* Task statement *
Where "Grad" occurs in a line of the entries below, copy that line.
▬▬▬
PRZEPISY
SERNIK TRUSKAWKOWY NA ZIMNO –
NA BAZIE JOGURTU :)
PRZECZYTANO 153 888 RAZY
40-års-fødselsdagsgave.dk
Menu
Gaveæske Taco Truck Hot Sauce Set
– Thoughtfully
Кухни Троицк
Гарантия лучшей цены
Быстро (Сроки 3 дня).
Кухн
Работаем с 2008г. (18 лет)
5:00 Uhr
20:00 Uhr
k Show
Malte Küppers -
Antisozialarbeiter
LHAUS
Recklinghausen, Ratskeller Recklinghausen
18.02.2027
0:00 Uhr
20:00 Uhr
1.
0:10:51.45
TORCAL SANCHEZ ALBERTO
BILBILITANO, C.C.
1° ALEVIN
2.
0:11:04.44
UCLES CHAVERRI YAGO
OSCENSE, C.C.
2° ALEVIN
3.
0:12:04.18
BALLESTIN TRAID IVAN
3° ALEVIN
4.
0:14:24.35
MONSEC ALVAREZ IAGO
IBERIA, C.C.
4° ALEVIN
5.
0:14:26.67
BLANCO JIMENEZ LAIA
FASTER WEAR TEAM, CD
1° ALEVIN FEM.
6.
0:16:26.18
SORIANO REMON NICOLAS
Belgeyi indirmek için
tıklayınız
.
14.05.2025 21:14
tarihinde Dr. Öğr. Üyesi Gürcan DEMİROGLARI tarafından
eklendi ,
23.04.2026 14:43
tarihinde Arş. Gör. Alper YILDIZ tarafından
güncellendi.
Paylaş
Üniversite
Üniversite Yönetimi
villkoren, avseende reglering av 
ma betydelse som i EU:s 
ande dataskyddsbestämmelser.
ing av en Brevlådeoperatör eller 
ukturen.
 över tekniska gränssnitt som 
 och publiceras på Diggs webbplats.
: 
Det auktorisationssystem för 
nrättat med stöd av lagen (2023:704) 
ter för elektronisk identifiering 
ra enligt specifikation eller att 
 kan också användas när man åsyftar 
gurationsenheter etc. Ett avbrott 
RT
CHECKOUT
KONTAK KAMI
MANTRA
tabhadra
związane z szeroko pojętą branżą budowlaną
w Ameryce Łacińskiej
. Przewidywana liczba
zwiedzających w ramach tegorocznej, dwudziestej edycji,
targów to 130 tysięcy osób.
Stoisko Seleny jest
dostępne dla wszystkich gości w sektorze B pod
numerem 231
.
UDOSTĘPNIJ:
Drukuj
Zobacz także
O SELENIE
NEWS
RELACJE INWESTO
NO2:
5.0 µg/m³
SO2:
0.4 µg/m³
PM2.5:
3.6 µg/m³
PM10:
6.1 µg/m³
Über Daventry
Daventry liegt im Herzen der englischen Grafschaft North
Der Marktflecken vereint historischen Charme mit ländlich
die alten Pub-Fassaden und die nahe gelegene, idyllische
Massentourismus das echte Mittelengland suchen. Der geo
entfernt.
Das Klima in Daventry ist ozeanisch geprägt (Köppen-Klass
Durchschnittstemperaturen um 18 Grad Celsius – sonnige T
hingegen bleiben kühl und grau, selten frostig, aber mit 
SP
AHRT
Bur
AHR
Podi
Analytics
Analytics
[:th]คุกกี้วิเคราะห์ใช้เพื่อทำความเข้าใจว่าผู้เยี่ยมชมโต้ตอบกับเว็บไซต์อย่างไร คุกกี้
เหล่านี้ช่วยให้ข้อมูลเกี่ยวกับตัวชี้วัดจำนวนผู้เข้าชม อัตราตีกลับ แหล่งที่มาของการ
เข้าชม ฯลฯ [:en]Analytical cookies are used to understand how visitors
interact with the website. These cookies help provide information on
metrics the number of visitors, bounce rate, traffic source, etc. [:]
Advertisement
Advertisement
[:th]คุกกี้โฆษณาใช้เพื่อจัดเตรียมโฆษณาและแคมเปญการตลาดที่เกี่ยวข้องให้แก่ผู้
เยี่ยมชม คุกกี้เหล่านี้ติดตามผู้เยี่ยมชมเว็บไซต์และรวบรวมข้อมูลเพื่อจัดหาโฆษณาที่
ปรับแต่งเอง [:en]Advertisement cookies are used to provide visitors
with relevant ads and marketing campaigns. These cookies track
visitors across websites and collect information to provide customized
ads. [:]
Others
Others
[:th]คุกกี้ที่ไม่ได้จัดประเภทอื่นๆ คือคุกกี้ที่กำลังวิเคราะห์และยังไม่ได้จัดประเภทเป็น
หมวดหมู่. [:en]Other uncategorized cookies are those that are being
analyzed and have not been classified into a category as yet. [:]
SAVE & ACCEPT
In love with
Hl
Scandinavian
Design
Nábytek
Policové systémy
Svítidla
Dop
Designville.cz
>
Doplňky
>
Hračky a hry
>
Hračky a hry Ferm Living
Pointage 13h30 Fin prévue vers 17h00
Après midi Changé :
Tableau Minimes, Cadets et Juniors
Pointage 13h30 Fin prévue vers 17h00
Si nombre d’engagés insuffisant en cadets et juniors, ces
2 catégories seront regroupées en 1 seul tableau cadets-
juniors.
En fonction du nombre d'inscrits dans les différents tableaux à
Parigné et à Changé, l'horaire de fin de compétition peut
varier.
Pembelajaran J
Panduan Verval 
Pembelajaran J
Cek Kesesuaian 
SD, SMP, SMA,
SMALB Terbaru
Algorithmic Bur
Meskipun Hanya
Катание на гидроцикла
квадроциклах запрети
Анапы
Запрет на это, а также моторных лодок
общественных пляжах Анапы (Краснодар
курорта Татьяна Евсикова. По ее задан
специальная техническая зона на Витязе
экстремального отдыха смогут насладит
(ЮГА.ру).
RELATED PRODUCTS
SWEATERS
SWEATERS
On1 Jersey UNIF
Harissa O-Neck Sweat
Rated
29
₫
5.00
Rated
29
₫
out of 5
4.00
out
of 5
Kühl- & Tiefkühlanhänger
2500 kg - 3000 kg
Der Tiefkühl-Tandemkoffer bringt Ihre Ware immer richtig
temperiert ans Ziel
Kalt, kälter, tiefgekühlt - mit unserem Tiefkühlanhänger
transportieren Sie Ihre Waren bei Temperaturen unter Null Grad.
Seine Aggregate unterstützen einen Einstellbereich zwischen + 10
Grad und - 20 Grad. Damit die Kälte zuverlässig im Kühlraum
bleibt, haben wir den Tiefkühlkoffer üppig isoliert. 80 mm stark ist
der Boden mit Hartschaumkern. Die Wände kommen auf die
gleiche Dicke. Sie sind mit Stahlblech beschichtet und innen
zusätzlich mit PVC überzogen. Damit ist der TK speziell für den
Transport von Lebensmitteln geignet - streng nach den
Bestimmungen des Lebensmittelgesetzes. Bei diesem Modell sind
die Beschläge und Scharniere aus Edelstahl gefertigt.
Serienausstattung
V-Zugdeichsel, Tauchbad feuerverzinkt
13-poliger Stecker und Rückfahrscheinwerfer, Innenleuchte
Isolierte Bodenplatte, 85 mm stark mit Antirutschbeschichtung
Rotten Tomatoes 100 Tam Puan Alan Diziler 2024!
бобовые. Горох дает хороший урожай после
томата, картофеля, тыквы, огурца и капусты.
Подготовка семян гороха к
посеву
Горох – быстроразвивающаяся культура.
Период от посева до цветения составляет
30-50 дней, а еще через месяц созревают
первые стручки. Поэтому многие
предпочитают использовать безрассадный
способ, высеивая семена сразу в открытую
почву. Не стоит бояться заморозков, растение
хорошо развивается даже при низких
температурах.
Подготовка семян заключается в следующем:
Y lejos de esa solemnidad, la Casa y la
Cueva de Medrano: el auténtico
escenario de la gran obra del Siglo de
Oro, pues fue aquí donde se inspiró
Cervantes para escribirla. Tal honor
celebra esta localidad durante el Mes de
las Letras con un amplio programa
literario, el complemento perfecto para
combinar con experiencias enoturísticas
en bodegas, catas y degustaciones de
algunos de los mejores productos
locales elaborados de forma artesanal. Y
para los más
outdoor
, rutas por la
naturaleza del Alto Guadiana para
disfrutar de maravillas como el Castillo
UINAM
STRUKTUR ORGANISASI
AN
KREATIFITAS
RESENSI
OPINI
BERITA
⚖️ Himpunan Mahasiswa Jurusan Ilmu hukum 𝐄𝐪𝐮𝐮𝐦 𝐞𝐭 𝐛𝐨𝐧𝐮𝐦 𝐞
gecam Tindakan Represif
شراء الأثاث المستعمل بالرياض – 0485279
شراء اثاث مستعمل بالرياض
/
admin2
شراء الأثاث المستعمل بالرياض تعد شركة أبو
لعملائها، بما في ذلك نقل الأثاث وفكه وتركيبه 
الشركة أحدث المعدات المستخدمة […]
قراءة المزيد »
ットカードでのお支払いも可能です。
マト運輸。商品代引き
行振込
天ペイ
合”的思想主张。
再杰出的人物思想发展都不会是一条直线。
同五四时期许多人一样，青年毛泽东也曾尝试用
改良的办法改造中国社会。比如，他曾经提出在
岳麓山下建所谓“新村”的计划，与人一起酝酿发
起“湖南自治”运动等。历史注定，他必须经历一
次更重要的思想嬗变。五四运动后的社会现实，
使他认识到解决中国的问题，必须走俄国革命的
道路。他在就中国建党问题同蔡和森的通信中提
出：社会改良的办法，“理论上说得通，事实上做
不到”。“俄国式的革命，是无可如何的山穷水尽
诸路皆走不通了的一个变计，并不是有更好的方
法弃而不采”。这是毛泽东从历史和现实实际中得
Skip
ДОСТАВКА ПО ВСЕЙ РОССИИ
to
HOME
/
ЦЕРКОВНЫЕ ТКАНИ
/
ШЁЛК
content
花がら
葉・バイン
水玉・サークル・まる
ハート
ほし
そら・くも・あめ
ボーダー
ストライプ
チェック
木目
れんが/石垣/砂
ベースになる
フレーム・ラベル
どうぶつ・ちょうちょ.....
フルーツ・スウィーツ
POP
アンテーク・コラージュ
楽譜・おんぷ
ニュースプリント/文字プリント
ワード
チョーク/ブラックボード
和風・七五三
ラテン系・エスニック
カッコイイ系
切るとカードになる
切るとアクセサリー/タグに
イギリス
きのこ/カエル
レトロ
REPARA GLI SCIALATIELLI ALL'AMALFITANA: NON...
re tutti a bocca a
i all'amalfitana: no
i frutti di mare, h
▬▬▬
* Result for this task *
Durchschnittstemperaturen um 18 Grad Celsius – sonnige T
transportieren Sie Ihre Waren bei Temperaturen unter Null Grad.
Grad und - 20 Grad. Damit die Kälte zuverlässig im Kühlraum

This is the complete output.